[Task objective]
Report back every line below that carries the word "Feira".

'''

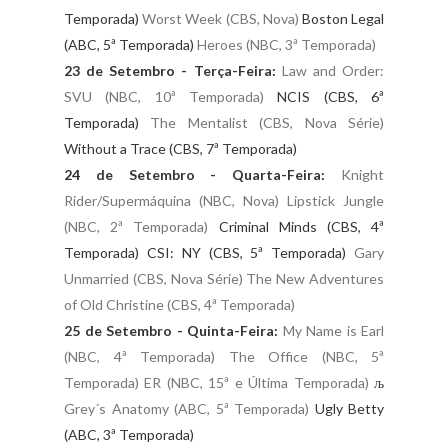
Temporada)
Worst Week (CBS, Nova)
Boston Legal
(ABC, 5ª Temporada)
Heroes (NBC, 3ª Temporada)
23 de Setembro - Terça-Feira:
Law and Order:
SVU (NBC, 10ª Temporada)
NCIS (CBS, 6ª
Temporada)
The Mentalist (CBS, Nova Série)
Without a Trace (CBS, 7ª Temporada)
24 de Setembro - Quarta-Feira:
Knight
Rider/Supermáquina (NBC, Nova)
Lipstick Jungle
(NBC, 2ª Temporada)
Criminal Minds (CBS, 4ª
Temporada) CSI: NY (CBS, 5ª Temporada)
Gary
Unmarried (CBS, Nova Série)
The New Adventures
of Old Christine (CBS, 4ª Temporada)
25 de Setembro - Quinta-Feira:
My Name is Earl
(NBC, 4ª Temporada)
The Office (NBC, 5ª
Temporada)
ER (NBC, 15ª e Última Temporada)
љ
Grey´s Anatomy (ABC, 5ª Temporada)
Ugly Betty
(ABC, 3ª Temporada)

'''

[Answer section]
23 de Setembro - Terça-Feira:
24 de Setembro - Quarta-Feira:
25 de Setembro - Quinta-Feira:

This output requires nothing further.